Теперь я ждал звонка Кома и готовился поубедительней прикинуться больным и дать понять, что сегодня, само собой, ни о какой вылазке не может быть и речи… Но Ком не звонил…
Я поджарил яичницу с ветчиной, сварил кофе и, позавтракав, снова улегся в постель и было взялся за Фриша, но скоро отложил почти в раздражении, а вместо него принялся листать «ленинскую» тетрадку Кома. Скользя глазами по уже хорошо знакомым фразам, я с недоумением подумал: «Елки-палки! Ну как это возможно на полном серьезе пытаться применять ленинские идеи впрямую к нашей современной жизни?!» Абсурдность и даже смехотворность такого подхода сделались в этот момент для меня настолько очевидны, что я прямо-таки огорчился от невозможности немедленно вдолбить это в голову наивному Кому.
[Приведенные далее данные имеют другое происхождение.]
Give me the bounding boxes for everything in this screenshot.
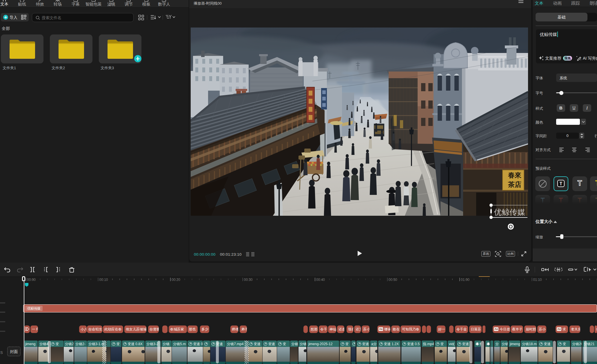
svg-text:优鲸传媒: 优鲸传媒: [494, 208, 525, 216]
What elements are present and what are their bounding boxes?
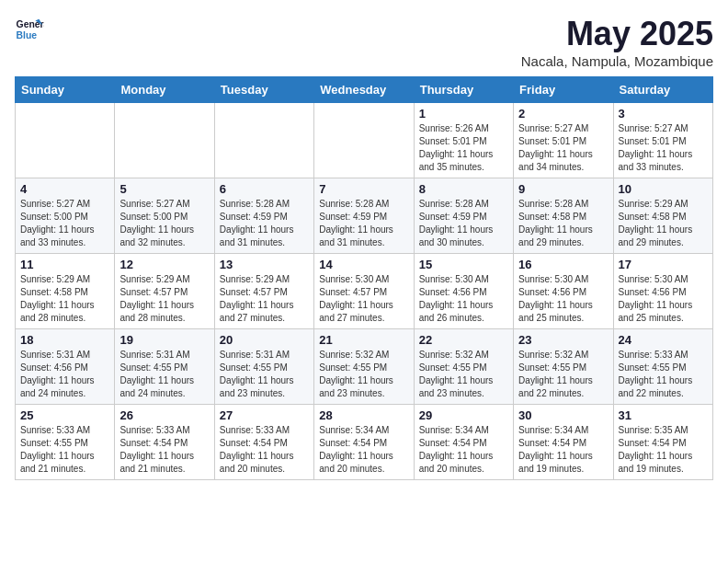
day-detail: Sunrise: 5:33 AMSunset: 4:54 PMDaylight:… [220,424,309,476]
week-row-2: 4Sunrise: 5:27 AMSunset: 5:00 PMDaylight… [16,178,713,254]
day-number: 25 [20,408,109,422]
weekday-header-sunday: Sunday [16,77,115,103]
day-cell: 13Sunrise: 5:29 AMSunset: 4:57 PMDayligh… [214,254,313,329]
calendar-table: SundayMondayTuesdayWednesdayThursdayFrid… [15,76,713,480]
day-detail: Sunrise: 5:35 AMSunset: 4:54 PMDaylight:… [619,424,708,476]
day-number: 8 [419,182,508,196]
day-cell: 2Sunrise: 5:27 AMSunset: 5:01 PMDaylight… [514,103,613,178]
day-detail: Sunrise: 5:31 AMSunset: 4:56 PMDaylight:… [20,349,109,400]
day-detail: Sunrise: 5:28 AMSunset: 4:58 PMDaylight:… [518,198,608,249]
day-detail: Sunrise: 5:33 AMSunset: 4:54 PMDaylight:… [119,424,209,476]
day-cell: 9Sunrise: 5:28 AMSunset: 4:58 PMDaylight… [514,178,613,254]
day-detail: Sunrise: 5:32 AMSunset: 4:55 PMDaylight:… [419,349,508,400]
day-number: 12 [119,258,209,271]
day-cell [314,103,414,178]
logo-icon: General Blue [15,15,44,44]
day-number: 10 [619,182,708,196]
day-detail: Sunrise: 5:33 AMSunset: 4:55 PMDaylight:… [20,424,109,476]
day-cell: 25Sunrise: 5:33 AMSunset: 4:55 PMDayligh… [16,405,115,480]
day-detail: Sunrise: 5:31 AMSunset: 4:55 PMDaylight:… [220,349,309,400]
day-detail: Sunrise: 5:31 AMSunset: 4:55 PMDaylight:… [119,349,209,400]
day-number: 18 [20,333,109,347]
day-number: 11 [20,258,109,271]
day-detail: Sunrise: 5:26 AMSunset: 5:01 PMDaylight:… [419,122,508,174]
day-cell: 14Sunrise: 5:30 AMSunset: 4:57 PMDayligh… [314,254,414,329]
day-cell: 18Sunrise: 5:31 AMSunset: 4:56 PMDayligh… [16,329,115,405]
day-cell: 12Sunrise: 5:29 AMSunset: 4:57 PMDayligh… [115,254,214,329]
day-detail: Sunrise: 5:28 AMSunset: 4:59 PMDaylight:… [220,198,309,249]
week-row-1: 1Sunrise: 5:26 AMSunset: 5:01 PMDaylight… [16,103,713,178]
day-detail: Sunrise: 5:29 AMSunset: 4:57 PMDaylight:… [119,273,209,325]
day-detail: Sunrise: 5:28 AMSunset: 4:59 PMDaylight:… [319,198,408,249]
day-detail: Sunrise: 5:33 AMSunset: 4:55 PMDaylight:… [619,349,708,400]
week-row-3: 11Sunrise: 5:29 AMSunset: 4:58 PMDayligh… [16,254,713,329]
weekday-header-monday: Monday [115,77,214,103]
day-number: 19 [119,333,209,347]
day-detail: Sunrise: 5:34 AMSunset: 4:54 PMDaylight:… [319,424,408,476]
day-cell: 28Sunrise: 5:34 AMSunset: 4:54 PMDayligh… [314,405,414,480]
day-detail: Sunrise: 5:30 AMSunset: 4:56 PMDaylight:… [619,273,708,325]
day-detail: Sunrise: 5:27 AMSunset: 5:00 PMDaylight:… [119,198,209,249]
day-number: 15 [419,258,508,271]
week-row-4: 18Sunrise: 5:31 AMSunset: 4:56 PMDayligh… [16,329,713,405]
day-number: 26 [119,408,209,422]
day-cell: 10Sunrise: 5:29 AMSunset: 4:58 PMDayligh… [613,178,712,254]
day-detail: Sunrise: 5:30 AMSunset: 4:56 PMDaylight:… [419,273,508,325]
day-detail: Sunrise: 5:29 AMSunset: 4:58 PMDaylight:… [619,198,708,249]
day-detail: Sunrise: 5:29 AMSunset: 4:58 PMDaylight:… [20,273,109,325]
day-number: 2 [518,107,608,121]
day-detail: Sunrise: 5:30 AMSunset: 4:57 PMDaylight:… [319,273,408,325]
day-cell: 24Sunrise: 5:33 AMSunset: 4:55 PMDayligh… [613,329,712,405]
day-number: 6 [220,182,309,196]
day-cell [115,103,214,178]
day-cell: 31Sunrise: 5:35 AMSunset: 4:54 PMDayligh… [613,405,712,480]
day-detail: Sunrise: 5:27 AMSunset: 5:00 PMDaylight:… [20,198,109,249]
day-number: 14 [319,258,408,271]
weekday-header-thursday: Thursday [414,77,513,103]
day-number: 3 [619,107,708,121]
day-number: 16 [518,258,608,271]
day-cell: 15Sunrise: 5:30 AMSunset: 4:56 PMDayligh… [414,254,513,329]
day-number: 27 [220,408,309,422]
day-number: 1 [419,107,508,121]
day-number: 4 [20,182,109,196]
day-cell [214,103,313,178]
day-cell: 26Sunrise: 5:33 AMSunset: 4:54 PMDayligh… [115,405,214,480]
day-cell: 7Sunrise: 5:28 AMSunset: 4:59 PMDaylight… [314,178,414,254]
day-number: 29 [419,408,508,422]
day-detail: Sunrise: 5:34 AMSunset: 4:54 PMDaylight:… [419,424,508,476]
day-number: 30 [518,408,608,422]
day-number: 28 [319,408,408,422]
day-number: 20 [220,333,309,347]
day-cell: 8Sunrise: 5:28 AMSunset: 4:59 PMDaylight… [414,178,513,254]
day-cell: 1Sunrise: 5:26 AMSunset: 5:01 PMDaylight… [414,103,513,178]
day-number: 31 [619,408,708,422]
day-number: 23 [518,333,608,347]
day-number: 9 [518,182,608,196]
day-cell: 21Sunrise: 5:32 AMSunset: 4:55 PMDayligh… [314,329,414,405]
weekday-header-row: SundayMondayTuesdayWednesdayThursdayFrid… [16,77,713,103]
day-cell: 16Sunrise: 5:30 AMSunset: 4:56 PMDayligh… [514,254,613,329]
day-number: 13 [220,258,309,271]
day-detail: Sunrise: 5:27 AMSunset: 5:01 PMDaylight:… [518,122,608,174]
day-detail: Sunrise: 5:32 AMSunset: 4:55 PMDaylight:… [319,349,408,400]
day-cell: 20Sunrise: 5:31 AMSunset: 4:55 PMDayligh… [214,329,313,405]
day-detail: Sunrise: 5:28 AMSunset: 4:59 PMDaylight:… [419,198,508,249]
week-row-5: 25Sunrise: 5:33 AMSunset: 4:55 PMDayligh… [16,405,713,480]
logo: General Blue [15,15,44,44]
day-cell: 27Sunrise: 5:33 AMSunset: 4:54 PMDayligh… [214,405,313,480]
header: General Blue May 2025 Nacala, Nampula, M… [15,15,713,69]
day-detail: Sunrise: 5:32 AMSunset: 4:55 PMDaylight:… [518,349,608,400]
weekday-header-saturday: Saturday [613,77,712,103]
day-number: 21 [319,333,408,347]
weekday-header-tuesday: Tuesday [214,77,313,103]
day-cell: 4Sunrise: 5:27 AMSunset: 5:00 PMDaylight… [16,178,115,254]
day-cell: 6Sunrise: 5:28 AMSunset: 4:59 PMDaylight… [214,178,313,254]
svg-text:Blue: Blue [17,30,38,40]
day-number: 22 [419,333,508,347]
day-number: 7 [319,182,408,196]
day-cell: 11Sunrise: 5:29 AMSunset: 4:58 PMDayligh… [16,254,115,329]
weekday-header-wednesday: Wednesday [314,77,414,103]
day-number: 5 [119,182,209,196]
day-detail: Sunrise: 5:27 AMSunset: 5:01 PMDaylight:… [619,122,708,174]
Мне показалось, что теперь мне было бы вполне под силу открыть ему глаза на безусловную несостоятельность всей сооруженной им системы…
Я встал с постели и сделал несколько серийных ударов по воздуху.
Было двенадцать часов дня. В дверь позвонили. Я запахнулся в халат и пошел открывать. На пороге стояла Жалка. Я взял у нее из рук портфель, и она вошла. Я помог ей снять шубу, отдающую холодком с улицы. Едва уловимым движением Жанка одернула коричневое школьное платье, поправила черный форменный фартук… И буквально первое, что застучало в моей микроцефалической, отравленной бесстыдством (по определению маман) голове, было: «Теперь все и произойдет…» Реальность ситуации привела меня в замешательство. Жанка, очевидно, почувствовала то же самое. Я взял ее за локоть и провел в комнату. Казалось, признаки неотвратимости события заключены во всем: и в ровном белом свете за окном, и в стенах комнаты, сжимающих вокруг нас пространство, и в клетчатом пледе, наброшенном на неубранную постель. Мы неловко остановились посреди комнаты и со смущением оглядели друг друга: я — в домашнем махровом халате на голое тело, она — в нелепой школьной форме да еще в красном пионерском галстуке. Я обнял ее ладонями за плечи и повернул к свету. Она серьезно смотрела мне в глаза, а я вглядывался в ее лицо, и наше смущение, вызванное нашим обоюдным пониманием того, что должно произойти, стало быстро захлестываться другим, несравнимо более мощным чувством, и снова мир стал МАЯТНИК.